Religion, Race and Emotion:
The Aryan Jesus in Nazi Germany

Susannah Heschel, Dartmouth College

For those Christians who embraced National Socialism, the figure of Jesus posed a particularly difficult problem: How could a Nazi worship a Jewish god? For some, the conflict led to a rejection of Christianity and a revival of medieval Teutonic myths and symbols. For others, the answer lay in a redefinition of Jesus as an Aryan whose goal was the destruction of Judaism. During the Third Reich, a group of German Protestant theologians, motivated by racism and tapping into traditional Christian anti-Semitism, redefined Jesus as an Aryan whose goal was the destruction of Judaism, and Nazism as fulfilling his mission.

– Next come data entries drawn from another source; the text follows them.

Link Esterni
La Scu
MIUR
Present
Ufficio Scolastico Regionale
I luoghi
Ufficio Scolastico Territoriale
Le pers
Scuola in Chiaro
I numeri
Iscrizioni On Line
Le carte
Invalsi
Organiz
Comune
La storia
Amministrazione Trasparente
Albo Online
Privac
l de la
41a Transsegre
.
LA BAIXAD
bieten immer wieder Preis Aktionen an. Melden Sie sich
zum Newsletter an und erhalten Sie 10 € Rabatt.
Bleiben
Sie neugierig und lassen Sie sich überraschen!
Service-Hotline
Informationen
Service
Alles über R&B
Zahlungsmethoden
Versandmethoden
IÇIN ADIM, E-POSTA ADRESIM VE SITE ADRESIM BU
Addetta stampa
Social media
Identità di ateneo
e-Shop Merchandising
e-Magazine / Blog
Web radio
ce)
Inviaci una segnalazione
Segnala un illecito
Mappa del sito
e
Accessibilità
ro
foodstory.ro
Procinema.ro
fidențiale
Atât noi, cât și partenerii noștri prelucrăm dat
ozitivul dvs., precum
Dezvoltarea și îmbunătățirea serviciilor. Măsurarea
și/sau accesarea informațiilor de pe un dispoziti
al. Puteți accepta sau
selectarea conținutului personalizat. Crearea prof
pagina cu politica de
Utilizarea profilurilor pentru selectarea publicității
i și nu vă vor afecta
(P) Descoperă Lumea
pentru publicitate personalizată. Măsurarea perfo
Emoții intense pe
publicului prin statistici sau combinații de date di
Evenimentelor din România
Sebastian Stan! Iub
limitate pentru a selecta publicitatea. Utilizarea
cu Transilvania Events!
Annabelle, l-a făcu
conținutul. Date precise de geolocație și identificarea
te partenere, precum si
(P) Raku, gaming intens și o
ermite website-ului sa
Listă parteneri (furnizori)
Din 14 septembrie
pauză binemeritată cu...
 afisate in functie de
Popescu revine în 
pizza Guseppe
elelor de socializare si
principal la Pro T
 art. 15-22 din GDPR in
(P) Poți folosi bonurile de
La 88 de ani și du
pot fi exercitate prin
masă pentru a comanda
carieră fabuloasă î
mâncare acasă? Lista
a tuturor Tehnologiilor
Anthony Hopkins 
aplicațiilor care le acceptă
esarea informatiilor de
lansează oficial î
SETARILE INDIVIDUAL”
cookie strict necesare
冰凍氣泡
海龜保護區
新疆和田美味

In 1939, these theologians established the “Institute for the Study and Eradication of Jewish Influence on German Religious Life,” financed by the Protestant church, that produced a dejudaized, nazified Christian Bible, hymnal, and theology. A center of passionate, pseudo-scholarship in the field of theology, this Institute was a powerhouse of antisemitic propaganda during World War II, and its members continued to hold flourishing careers in East and West Germany after the war.

Heschel Susannah Heschel is the Eli Black Professor of Jewish Studies at Dartmouth College. Her scholarship focuses on Jewish-Christian relations in Germany during the 19th and 20th centuries, the history of biblical scholarship, and the history of anti-Semitism. Her numerous publications include Abraham Geiger and the Jewish Jesus (University of Chicago Press), which won a National Jewish Book Award and Germany's Geiger Prize, and The Aryan Jesus: Christian Theologians and the Bible in Nazi Germany (Princeton University Press). She is the author of over seventy articles and has edited several books, including Moral Grandeur and Spiritual Audacity: Essays of Abraham Joshua Heschel; Betrayal: German Churches and the Holocaust (with Robert P. Ericksen); Insider/Outsider: American Jews and Multiculturalism (with David Biale and Michael Galchinsky). The recipient of many grants and awards, she has been a Rockefeller fellow at the National Humanities Center, and two years ago received an honorary doctorate in Humane Letters from Colorado College; in 2008 she received an honorary doctorate from the Augustana Theologische Hochschule, a Protestant seminary in Bavaria, Germany. In November 2009, she received an honorary doctorate of sacred letters from the University of St. Michael's College, the graduate faculty in Catholic theology of the University of Toronto, and in May 2010 she received an honorary Doctor of Divinity degree from Trinity College, Hartford, Connecticut, where she also delivered the Baccalaureate address. Between 1999 and 2008 she served on the Academic Advisory Committee of the Research Center of the U.S. Holocaust Memorial Museum and on its subcommittee on archival materials and publications.